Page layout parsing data
* * * * * * *
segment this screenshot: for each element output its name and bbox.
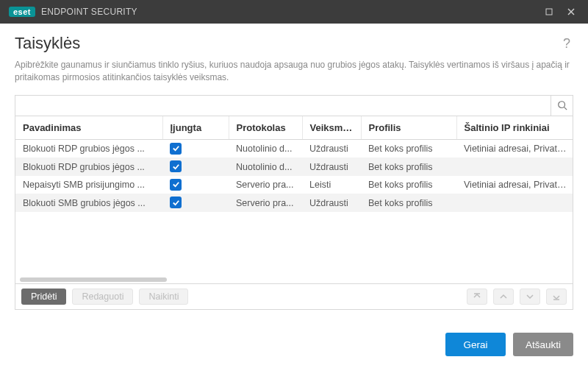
cell-profile: Bet koks profilis (361, 158, 456, 176)
cell-protocol: Serverio pra... (229, 194, 302, 212)
search-icon (557, 100, 567, 110)
cell-action: Uždrausti (302, 158, 361, 176)
cell-profile: Bet koks profilis (361, 139, 456, 158)
cancel-button[interactable]: Atšaukti (513, 333, 573, 356)
chevron-down-icon (526, 292, 534, 301)
cell-source-ip (456, 158, 573, 176)
cell-name: Blokuoti SMB grubios jėgos ... (15, 194, 162, 212)
help-button[interactable]: ? (560, 36, 573, 52)
checkbox-checked-icon[interactable] (170, 197, 182, 208)
col-enabled[interactable]: Įjungta (162, 116, 229, 140)
cell-enabled[interactable] (162, 194, 229, 212)
rules-table: Pavadinimas Įjungta Protokolas Veiksmas … (15, 116, 573, 212)
svg-point-3 (558, 102, 564, 108)
col-name[interactable]: Pavadinimas (15, 116, 162, 140)
delete-button: Naikinti (139, 289, 188, 305)
table-row[interactable]: Nepaisyti SMB prisijungimo ...Serverio p… (15, 176, 573, 194)
minimize-button[interactable] (538, 0, 560, 24)
move-top-button (467, 289, 487, 305)
cell-name: Nepaisyti SMB prisijungimo ... (15, 176, 162, 194)
rules-panel: Pavadinimas Įjungta Protokolas Veiksmas … (15, 95, 573, 310)
chevron-up-icon (499, 292, 508, 301)
cell-profile: Bet koks profilis (361, 194, 456, 212)
cell-protocol: Nuotolinio d... (229, 139, 302, 158)
col-protocol[interactable]: Protokolas (229, 116, 302, 140)
cell-protocol: Nuotolinio d... (229, 158, 302, 176)
brand-badge: eset (9, 7, 35, 17)
chevron-top-icon (473, 292, 481, 301)
cell-source-ip: Vietiniai adresai, Privatūs adresai (456, 139, 573, 158)
scrollbar-thumb[interactable] (20, 277, 167, 282)
cell-source-ip: Vietiniai adresai, Privatūs adresai (456, 176, 573, 194)
brand-product-name: ENDPOINT SECURITY (41, 7, 137, 17)
table-row[interactable]: Blokuoti RDP grubios jėgos ...Nuotolinio… (15, 158, 573, 176)
table-row[interactable]: Blokuoti SMB grubios jėgos ...Serverio p… (15, 194, 573, 212)
cell-profile: Bet koks profilis (361, 176, 456, 194)
svg-rect-0 (546, 9, 552, 15)
table-row[interactable]: Blokuoti RDP grubios jėgos ...Nuotolinio… (15, 139, 573, 158)
search-input[interactable] (15, 96, 551, 115)
checkbox-checked-icon[interactable] (170, 160, 182, 172)
move-down-button (520, 289, 540, 305)
brand: eset ENDPOINT SECURITY (9, 7, 137, 17)
close-button[interactable] (560, 0, 582, 24)
move-bottom-button (546, 289, 567, 305)
cell-enabled[interactable] (162, 139, 229, 158)
checkbox-checked-icon[interactable] (170, 143, 182, 155)
help-icon: ? (563, 36, 570, 51)
titlebar: eset ENDPOINT SECURITY (0, 0, 588, 24)
cell-action: Leisti (302, 176, 361, 194)
search-button[interactable] (551, 95, 573, 116)
cell-enabled[interactable] (162, 158, 229, 176)
table-header-row: Pavadinimas Įjungta Protokolas Veiksmas … (15, 116, 573, 140)
cell-name: Blokuoti RDP grubios jėgos ... (15, 158, 162, 176)
col-action[interactable]: Veiksmas (302, 116, 361, 140)
col-profile[interactable]: Profilis (361, 116, 456, 140)
chevron-bottom-icon (552, 292, 561, 301)
add-button[interactable]: Pridėti (21, 289, 66, 305)
cell-name: Blokuoti RDP grubios jėgos ... (15, 139, 162, 158)
checkbox-checked-icon[interactable] (170, 179, 182, 191)
cell-action: Uždrausti (302, 139, 361, 158)
cell-source-ip (456, 194, 573, 212)
move-up-button (493, 289, 514, 305)
ok-button[interactable]: Gerai (445, 333, 506, 356)
col-source-ip[interactable]: Šaltinio IP rinkiniai (456, 116, 573, 140)
cell-protocol: Serverio pra... (229, 176, 302, 194)
page-title: Taisyklės (15, 34, 80, 53)
horizontal-scrollbar[interactable] (15, 276, 573, 283)
edit-button: Redaguoti (72, 289, 133, 305)
minimize-icon (545, 8, 553, 15)
cell-enabled[interactable] (162, 176, 229, 194)
svg-line-4 (564, 107, 567, 110)
close-icon (567, 8, 575, 15)
cell-action: Uždrausti (302, 194, 361, 212)
page-description: Apibrėžkite gaunamus ir siunčiamus tinkl… (15, 59, 573, 85)
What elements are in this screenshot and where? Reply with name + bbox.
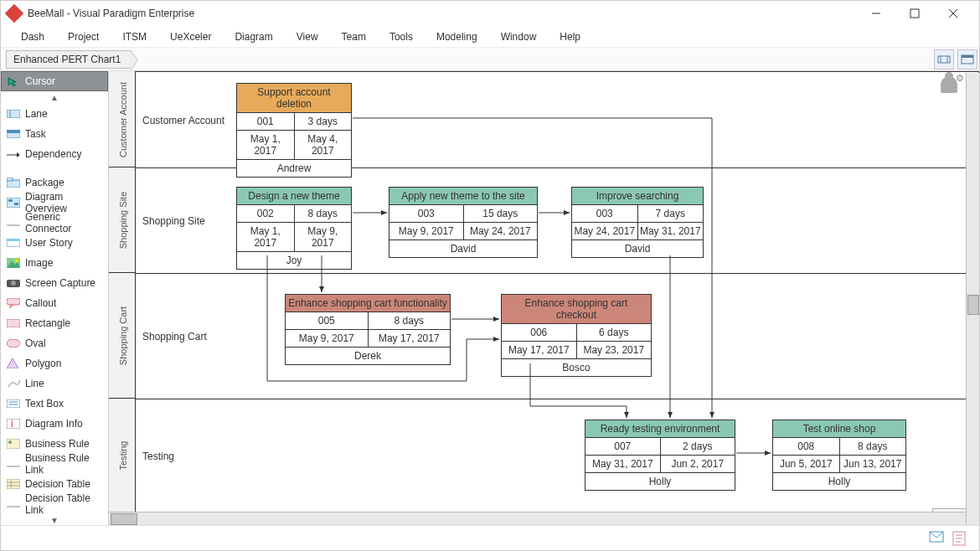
palette-collapse-up[interactable]: ▲ (1, 91, 108, 104)
lane-icon (7, 109, 20, 119)
palette-cursor[interactable]: Cursor (1, 71, 108, 91)
palette-callout[interactable]: Callout (1, 293, 108, 313)
maximize-button[interactable] (895, 1, 934, 26)
menu-team[interactable]: Team (330, 28, 378, 46)
palette-generic-connector[interactable]: Generic Connector (1, 213, 108, 233)
mail-icon[interactable] (929, 531, 944, 546)
menu-bar: Dash Project ITSM UeXceler Diagram View … (1, 26, 979, 48)
task-owner: Andrew (237, 159, 351, 177)
task-owner: Bosco (502, 358, 651, 376)
horizontal-scrollbar[interactable] (109, 512, 966, 525)
minimize-button[interactable] (857, 1, 895, 26)
palette-line[interactable]: Line (1, 373, 108, 394)
close-button[interactable] (934, 1, 972, 26)
note-icon[interactable] (952, 531, 967, 546)
vertical-scrollbar[interactable] (966, 73, 979, 525)
task-ready-testing-env[interactable]: Ready testing environment 0072 days May … (585, 420, 735, 491)
lane-body-label-shopping-cart: Shopping Cart (142, 331, 207, 342)
lane-body-label-customer-account: Customer Account (142, 115, 224, 126)
cursor-icon (7, 76, 20, 86)
user-story-icon (7, 238, 20, 248)
task-owner: David (572, 239, 703, 257)
palette-label: Image (25, 257, 53, 269)
lane-body-label-shopping-site: Shopping Site (142, 215, 205, 227)
task-duration: 8 days (840, 438, 906, 455)
resource-avatar[interactable]: ⚙ (941, 76, 959, 95)
svg-rect-12 (7, 130, 20, 133)
palette-label: Decision Table (25, 478, 90, 490)
toolbar-button-panes[interactable] (957, 49, 977, 70)
palette-label: Business Rule Link (25, 452, 102, 476)
palette-business-rule[interactable]: Business Rule (1, 434, 108, 454)
lane-header-strip: Customer Account Shopping Site Shopping … (109, 71, 136, 527)
task-start: May 9, 2017 (286, 330, 369, 347)
lane-header-testing[interactable]: Testing (118, 436, 128, 475)
menu-modeling[interactable]: Modeling (425, 28, 489, 46)
task-id: 006 (502, 324, 577, 341)
task-id: 008 (773, 438, 840, 455)
task-start: May 1, 2017 (237, 131, 295, 159)
menu-uexceler[interactable]: UeXceler (158, 28, 223, 46)
menu-tools[interactable]: Tools (378, 28, 425, 46)
task-id: 002 (237, 205, 295, 222)
task-improve-searching[interactable]: Improve searching 0037 days May 24, 2017… (571, 187, 704, 258)
task-id: 003 (389, 205, 464, 222)
textbox-icon (7, 399, 20, 409)
task-support-account-deletion[interactable]: Support account deletion 0013 days May 1… (236, 83, 352, 178)
task-start: May 9, 2017 (389, 223, 464, 239)
palette-label: Screen Capture (25, 277, 95, 289)
palette-task[interactable]: Task (1, 124, 108, 144)
svg-rect-17 (8, 199, 13, 202)
diagram-tab[interactable]: Enhanced PERT Chart1 (6, 50, 132, 69)
status-footer (1, 525, 979, 550)
palette-image[interactable]: Image (1, 253, 108, 273)
task-duration: 15 days (464, 205, 538, 222)
palette-decision-table[interactable]: Decision Table (1, 474, 108, 494)
lane-header-customer-account[interactable]: Customer Account (118, 78, 128, 162)
lane-header-shopping-site[interactable]: Shopping Site (118, 187, 128, 254)
svg-rect-37 (7, 479, 20, 489)
palette-rectangle[interactable]: Rectangle (1, 313, 108, 333)
menu-dash[interactable]: Dash (9, 28, 56, 46)
menu-window[interactable]: Window (489, 28, 549, 46)
menu-itsm[interactable]: ITSM (111, 28, 158, 46)
task-title: Design a new theme (237, 188, 351, 205)
palette-user-story[interactable]: User Story (1, 233, 108, 253)
task-test-online-shop[interactable]: Test online shop 0088 days Jun 5, 2017Ju… (772, 420, 906, 491)
svg-rect-15 (7, 178, 13, 181)
connector-icon (7, 218, 20, 228)
palette-oval[interactable]: Oval (1, 333, 108, 353)
lane-header-shopping-cart[interactable]: Shopping Cart (118, 301, 128, 370)
palette-decision-table-link[interactable]: Decision Table Link (1, 494, 108, 514)
menu-view[interactable]: View (285, 28, 330, 46)
palette-polygon[interactable]: Polygon (1, 353, 108, 373)
task-end: May 4, 2017 (295, 131, 352, 159)
menu-project[interactable]: Project (56, 28, 111, 46)
diagram-canvas[interactable]: ⚙ Customer Account Shopping Site Shoppin… (136, 71, 979, 527)
toolbar-button-fullscreen[interactable] (934, 49, 954, 70)
task-owner: Holly (773, 472, 905, 490)
menu-help[interactable]: Help (548, 28, 592, 46)
palette-lane[interactable]: Lane (1, 104, 108, 124)
task-duration: 3 days (295, 113, 352, 130)
palette-screen-capture[interactable]: Screen Capture (1, 273, 108, 293)
palette-diagram-overview[interactable]: Diagram Overview (1, 193, 108, 213)
task-enhance-cart-functionality[interactable]: Enhance shopping cart functionality 0058… (285, 294, 451, 365)
palette-label: Polygon (25, 358, 61, 369)
palette-package[interactable]: Package (1, 173, 108, 193)
palette-business-rule-link[interactable]: Business Rule Link (1, 454, 108, 474)
palette-dependency[interactable]: Dependency (1, 144, 108, 164)
palette-text-box[interactable]: Text Box (1, 394, 108, 414)
task-duration: 2 days (661, 438, 735, 455)
menu-diagram[interactable]: Diagram (223, 28, 284, 46)
task-title: Ready testing environment (585, 420, 735, 438)
window-title: BeeMall - Visual Paradigm Enterprise (28, 8, 857, 19)
task-owner: Joy (237, 251, 351, 269)
task-apply-new-theme[interactable]: Apply new theme to the site 00315 days M… (389, 187, 538, 258)
link-icon (7, 459, 20, 469)
task-design-new-theme[interactable]: Design a new theme 0028 days May 1, 2017… (236, 187, 352, 270)
palette-label: Rectangle (25, 317, 70, 329)
palette-diagram-info[interactable]: iDiagram Info (1, 414, 108, 434)
task-enhance-cart-checkout[interactable]: Enhance shopping cart checkout 0066 days… (501, 294, 652, 377)
palette-label: Diagram Info (25, 418, 83, 430)
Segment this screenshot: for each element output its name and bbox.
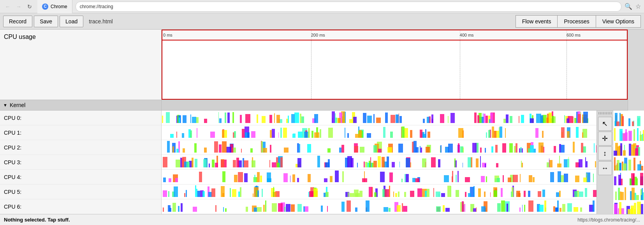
address-text: chrome://tracing	[80, 4, 113, 9]
load-button[interactable]: Load	[60, 16, 83, 27]
record-button[interactable]: Record	[3, 16, 32, 27]
cursor-tool-button[interactable]: ↖	[598, 117, 612, 131]
browser-chrome: ← → ↻ C Chrome chrome://tracing 🔍 ☆	[0, 0, 644, 13]
zoom-h-tool-button[interactable]: ↔	[598, 161, 612, 175]
save-button[interactable]: Save	[34, 16, 58, 27]
cpu-usage-label: CPU usage	[4, 33, 36, 40]
cpu-1-track[interactable]	[162, 125, 596, 140]
tab-favicon: C	[42, 4, 48, 10]
tab-title: Chrome	[51, 4, 67, 9]
reload-button[interactable]: ↻	[25, 2, 34, 11]
cpu-5-label: CPU 5:	[0, 185, 161, 199]
cpu-6-track[interactable]	[162, 199, 596, 214]
search-icon[interactable]: 🔍	[625, 3, 632, 10]
trace-tracks[interactable]	[162, 111, 596, 214]
cpu-3-track[interactable]	[162, 155, 596, 170]
cpu-6-label: CPU 6:	[0, 199, 161, 214]
timeline-ruler: 0 ms 200 ms 400 ms 600 ms	[162, 30, 628, 40]
cpu-3-label: CPU 3:	[0, 155, 161, 170]
ruler-mark-200ms: 200 ms	[311, 33, 325, 37]
toolbar-right-buttons: Flow events Processes View Options	[516, 15, 641, 28]
cpu-labels: CPU 0: CPU 1: CPU 2: CPU 3: CPU 4: CPU 5…	[0, 111, 162, 214]
nav-buttons: ← → ↻	[3, 2, 34, 11]
flow-events-button[interactable]: Flow events	[516, 16, 558, 27]
status-text: Nothing selected. Tap stuff.	[4, 217, 70, 223]
cpu-2-label: CPU 2:	[0, 140, 161, 155]
app-toolbar: Record Save Load trace.html Flow events …	[0, 13, 644, 30]
ruler-mark-400ms: 400 ms	[460, 33, 474, 37]
cpu-2-track[interactable]	[162, 140, 596, 155]
cpu-4-label: CPU 4:	[0, 170, 161, 185]
kernel-label: Kernel	[10, 102, 25, 108]
tool-panel: ↖ ✛ ↕ ↔	[596, 111, 613, 214]
status-bar: Nothing selected. Tap stuff. https://blo…	[0, 214, 644, 225]
star-icon[interactable]: ☆	[635, 3, 641, 10]
cpu-0-label: CPU 0:	[0, 111, 161, 125]
address-bar[interactable]: chrome://tracing	[76, 2, 621, 12]
drag-handle	[598, 112, 612, 114]
ruler-mark-0ms: 0 ms	[163, 33, 172, 37]
cpu-usage-chart	[162, 40, 628, 100]
forward-button[interactable]: →	[14, 2, 23, 11]
kernel-arrow-icon: ▼	[3, 103, 7, 107]
view-options-button[interactable]: View Options	[596, 16, 640, 27]
cpu-4-track[interactable]	[162, 170, 596, 185]
trace-overflow	[613, 111, 644, 214]
browser-tab[interactable]: C Chrome	[37, 0, 72, 13]
pan-tool-button[interactable]: ✛	[598, 132, 612, 146]
back-button[interactable]: ←	[3, 2, 12, 11]
ruler-mark-600ms: 600 ms	[567, 33, 581, 37]
processes-button[interactable]: Processes	[558, 16, 596, 27]
zoom-v-tool-button[interactable]: ↕	[598, 146, 612, 160]
cpu-1-label: CPU 1:	[0, 125, 161, 140]
cpu-5-track[interactable]	[162, 185, 596, 199]
filename-label: trace.html	[89, 18, 113, 25]
cpu-0-track[interactable]	[162, 111, 596, 125]
status-url: https://blogs.chrome/tracing/...	[577, 217, 640, 223]
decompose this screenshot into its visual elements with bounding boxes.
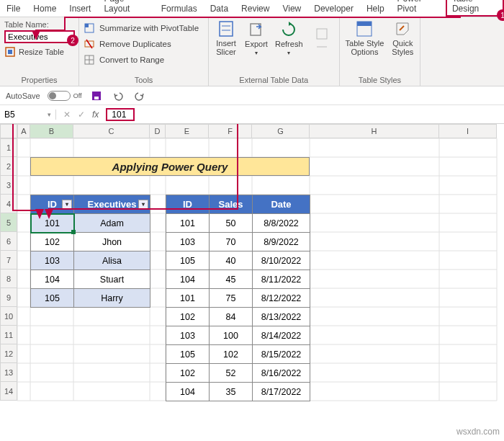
col-header-C[interactable]: C	[73, 124, 150, 138]
col-header-E[interactable]: E	[166, 124, 209, 138]
table-cell[interactable]: 8/17/2022	[253, 383, 310, 401]
table-cell[interactable]: 8/11/2022	[253, 270, 310, 289]
table-cell[interactable]: 102	[166, 308, 210, 326]
table-cell[interactable]: 104	[31, 270, 74, 289]
sales-table[interactable]: IDSalesDate 101508/8/2022103708/9/202210…	[166, 195, 310, 401]
col-header-F[interactable]: F	[209, 124, 252, 138]
table-cell[interactable]: Alisa	[74, 251, 150, 270]
table-cell[interactable]: Harry	[74, 289, 150, 308]
row-header-6[interactable]: 6	[0, 232, 17, 251]
row-header-5[interactable]: 5	[0, 213, 17, 232]
tab-file[interactable]: File	[0, 1, 27, 17]
filter-dropdown-icon[interactable]: ▾	[62, 200, 72, 210]
tab-home[interactable]: Home	[27, 1, 63, 17]
table-cell[interactable]: 8/14/2022	[253, 326, 310, 345]
table-cell[interactable]: 84	[210, 308, 253, 326]
autosave-toggle[interactable]	[48, 91, 71, 101]
tab-power-pivot[interactable]: Power Pivot	[391, 0, 446, 17]
cancel-icon[interactable]: ✕	[63, 110, 71, 120]
table-cell[interactable]: 102	[166, 364, 210, 383]
col-header-A[interactable]: A	[17, 124, 30, 138]
convert-range-button[interactable]: Convert to Range	[84, 52, 204, 68]
tab-insert[interactable]: Insert	[63, 1, 97, 17]
table-cell[interactable]: 8/10/2022	[253, 251, 310, 270]
table-cell[interactable]: 103	[31, 251, 74, 270]
table-cell[interactable]: 8/12/2022	[253, 289, 310, 308]
table-cell[interactable]: 70	[210, 233, 253, 251]
col-header-D[interactable]: D	[150, 124, 166, 138]
tab-data[interactable]: Data	[204, 1, 235, 17]
table-cell[interactable]: Adam	[74, 214, 150, 233]
table-cell[interactable]: 45	[210, 270, 253, 289]
external-more[interactable]	[310, 25, 333, 51]
row-header-2[interactable]: 2	[0, 157, 17, 176]
tab-help[interactable]: Help	[360, 1, 391, 17]
row-header-1[interactable]: 1	[0, 138, 17, 157]
row-header-11[interactable]: 11	[0, 326, 17, 344]
refresh-button[interactable]: Refresh ▾	[275, 21, 303, 56]
row-header-4[interactable]: 4	[0, 195, 17, 213]
table-cell[interactable]: 101	[31, 214, 74, 233]
table-cell[interactable]: 105	[31, 289, 74, 308]
select-all-triangle[interactable]	[0, 124, 17, 138]
row-header-13[interactable]: 13	[0, 363, 17, 382]
table-cell[interactable]: 104	[166, 270, 210, 289]
tab-developer[interactable]: Developer	[307, 1, 360, 17]
undo-button[interactable]	[111, 89, 125, 103]
table-cell[interactable]: 103	[166, 233, 210, 251]
col-header-I[interactable]: I	[439, 124, 497, 138]
row-header-3[interactable]: 3	[0, 176, 17, 195]
table-cell[interactable]: 102	[31, 233, 74, 251]
row-header-12[interactable]: 12	[0, 344, 17, 363]
t1-header-executives[interactable]: Executives▾	[74, 195, 150, 214]
worksheet-grid[interactable]: ABCDEFGHI 1234567891011121314 Applying P…	[0, 124, 504, 138]
row-header-10[interactable]: 10	[0, 307, 17, 326]
table-cell[interactable]: 8/13/2022	[253, 308, 310, 326]
table-cell[interactable]: 100	[210, 326, 253, 345]
table-cell[interactable]: 35	[210, 383, 253, 401]
formula-value[interactable]: 101	[106, 108, 135, 121]
table-cell[interactable]: 101	[166, 214, 210, 233]
remove-duplicates-button[interactable]: Remove Duplicates	[84, 36, 204, 52]
summarize-pivot-button[interactable]: Summarize with PivotTable	[84, 20, 204, 36]
t2-header-date[interactable]: Date	[253, 195, 310, 214]
executives-table[interactable]: ID▾Executives▾ 101Adam102Jhon103Alisa104…	[30, 195, 150, 308]
table-style-options-button[interactable]: Table Style Options	[346, 20, 384, 56]
tab-view[interactable]: View	[276, 1, 307, 17]
table-cell[interactable]: 105	[166, 251, 210, 270]
row-header-14[interactable]: 14	[0, 382, 17, 401]
tab-review[interactable]: Review	[235, 1, 276, 17]
table-cell[interactable]: 50	[210, 214, 253, 233]
tab-table-design[interactable]: Table Design1	[446, 0, 504, 17]
row-header-9[interactable]: 9	[0, 288, 17, 307]
t1-header-id[interactable]: ID▾	[31, 195, 74, 214]
col-header-H[interactable]: H	[310, 124, 439, 138]
insert-slicer-button[interactable]: Insert Slicer	[215, 20, 238, 56]
col-header-G[interactable]: G	[252, 124, 310, 138]
table-cell[interactable]: 101	[166, 289, 210, 308]
enter-icon[interactable]: ✓	[78, 110, 85, 120]
table-cell[interactable]: 105	[166, 345, 210, 364]
quick-styles-button[interactable]: Quick Styles	[391, 20, 414, 56]
fx-icon[interactable]: fx	[92, 110, 99, 120]
table-cell[interactable]: 8/9/2022	[253, 233, 310, 251]
redo-button[interactable]	[132, 89, 147, 103]
table-cell[interactable]: 102	[210, 345, 253, 364]
name-box[interactable]: B5 ▾	[0, 110, 56, 120]
row-header-8[interactable]: 8	[0, 270, 17, 288]
col-header-B[interactable]: B	[30, 124, 73, 138]
tab-page-layout[interactable]: Page Layout	[97, 0, 154, 17]
table-cell[interactable]: 40	[210, 251, 253, 270]
table-cell[interactable]: 52	[210, 364, 253, 383]
t2-header-id[interactable]: ID	[166, 195, 210, 214]
table-cell[interactable]: 104	[166, 383, 210, 401]
table-cell[interactable]: 8/15/2022	[253, 345, 310, 364]
resize-table-button[interactable]: Resize Table	[4, 46, 74, 58]
table-name-input[interactable]: Executives	[4, 30, 75, 43]
tab-formulas[interactable]: Formulas	[155, 1, 204, 17]
row-header-7[interactable]: 7	[0, 251, 17, 270]
export-button[interactable]: Export ▾	[245, 21, 268, 56]
table-cell[interactable]: Jhon	[74, 233, 150, 251]
table-cell[interactable]: 8/8/2022	[253, 214, 310, 233]
table-cell[interactable]: 8/16/2022	[253, 364, 310, 383]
* * * * * * *
**WHAT NEEDS TO BE DONE:** What lines above contain the string "output"? Copy all of them.

**SOLUTION:**
segment this screenshot: for each element output its name and bbox.
Segment this screenshot: for each element output its name and bbox.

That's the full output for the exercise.